My interest in forecast evaluation (saying how good forecasts are) goes back to about 1998 when a ginormous El Nino was threatening California and Arizona with floods. My Masters thesis was on how water providers and emergency managers used those forecasts from September to say what might happen that coming winter.
I did long interviews with key people in Arizona. I went some strange places, particularly emergency management offices. I saw the "big board" at the state emergency center. They really do have black helicopters at the Phoenix bunker (yes, a bunker with zigzagged hallways set up for nuclear explosions).
Before the start of the winter, a late season Pacific hurricane came up the west cost and passed through Yuma and California/Arizona border.
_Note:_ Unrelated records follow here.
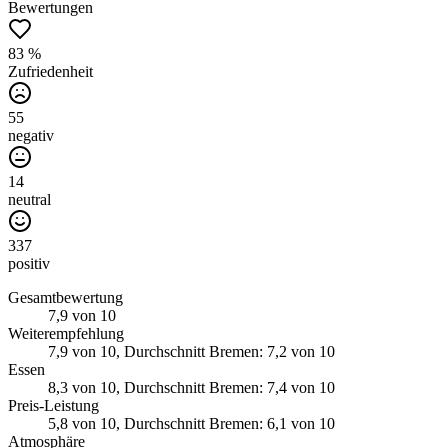
Bewertungen
83 %
Zufriedenheit
55
negativ
14
neutral
337
positiv
Gesamtbewertung
7,9
von 10
Weiterempfehlung
7,9
von 10
, Durchschnitt Bremen: 7,2 von 10
Essen
8,3
von 10
, Durchschnitt Bremen: 7,4 von 10
Preis-Leistung
5,8
von 10
, Durchschnitt Bremen: 6,1 von 10
Atmosphäre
That hurricane, and the images of the raging floods during the most-recent-ginormous-El-Nino in 1983, were enough to put the fear of god in everybody. Seriously, I'd go into flood managers' offices and at reception they'd have a massive photo of roiling waves and houses washing away from 1983- you would think that would be fresh in their mind. It wasn't this picture, but this was the event:
Anyhow, you didn't want to be that guy that everybody warned but you didn't do anything and then it happened and jeepers, what do we even pay you for anyway?!?
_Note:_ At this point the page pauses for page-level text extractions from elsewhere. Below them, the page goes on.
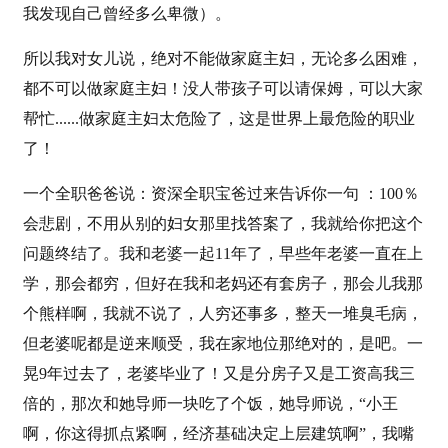
我发现自己曾经多么卑微）。
所以我对女儿说，绝对不能做家庭主妇，无论多么困难，
都不可以做家庭主妇！没人带孩子可以请保姆，可以大家
帮忙......做家庭主妇太危险了，这是世界上最危险的职业
了！
一个全职爸爸说：资深全职宝爸过来告诉你一句 ：100％
会悲剧，不用从别的妇女那里找答案了，我就给你把这个
问题终结了。我和老婆一起11年了，早些年老婆一直在上
学，那会都穷，但好在我和老妈还有套房子，那会儿我那
个熊样啊，我就不说了，人穷还事多，整天一堆臭毛病，
但老婆呢都是逆来顺受，我在家地位那绝对的，是吧。一
晃9年过去了，老婆毕业了！又是分房子又是工资高我三
倍的，那次和她导师一块吃了个饭，她导师说，“小王
啊，你这得抓点紧啊，经济基础决定上层建筑啊”，我嘴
After the event, many people were wondering, there's small and medium El Ninos going on all the time, is this kind of warning something we could use all the time? How good are the forecasts? Will they ever bite us?
Well, it turns out, to a user, "how good are they" is a very complicated question that depends on where you are, what you do, how much risk you can handle and a host of other things. But for a forecaster, interestingly, there's only a few ways to be right and a few things to strive for to be good.
In my opinion, the best writer on "the goodness of forecasts" was Allan Murphy. I never met him, but in grad school my copy of his collected works was dog-eared and tattered. I hope to weave some of his ideas into my work this year.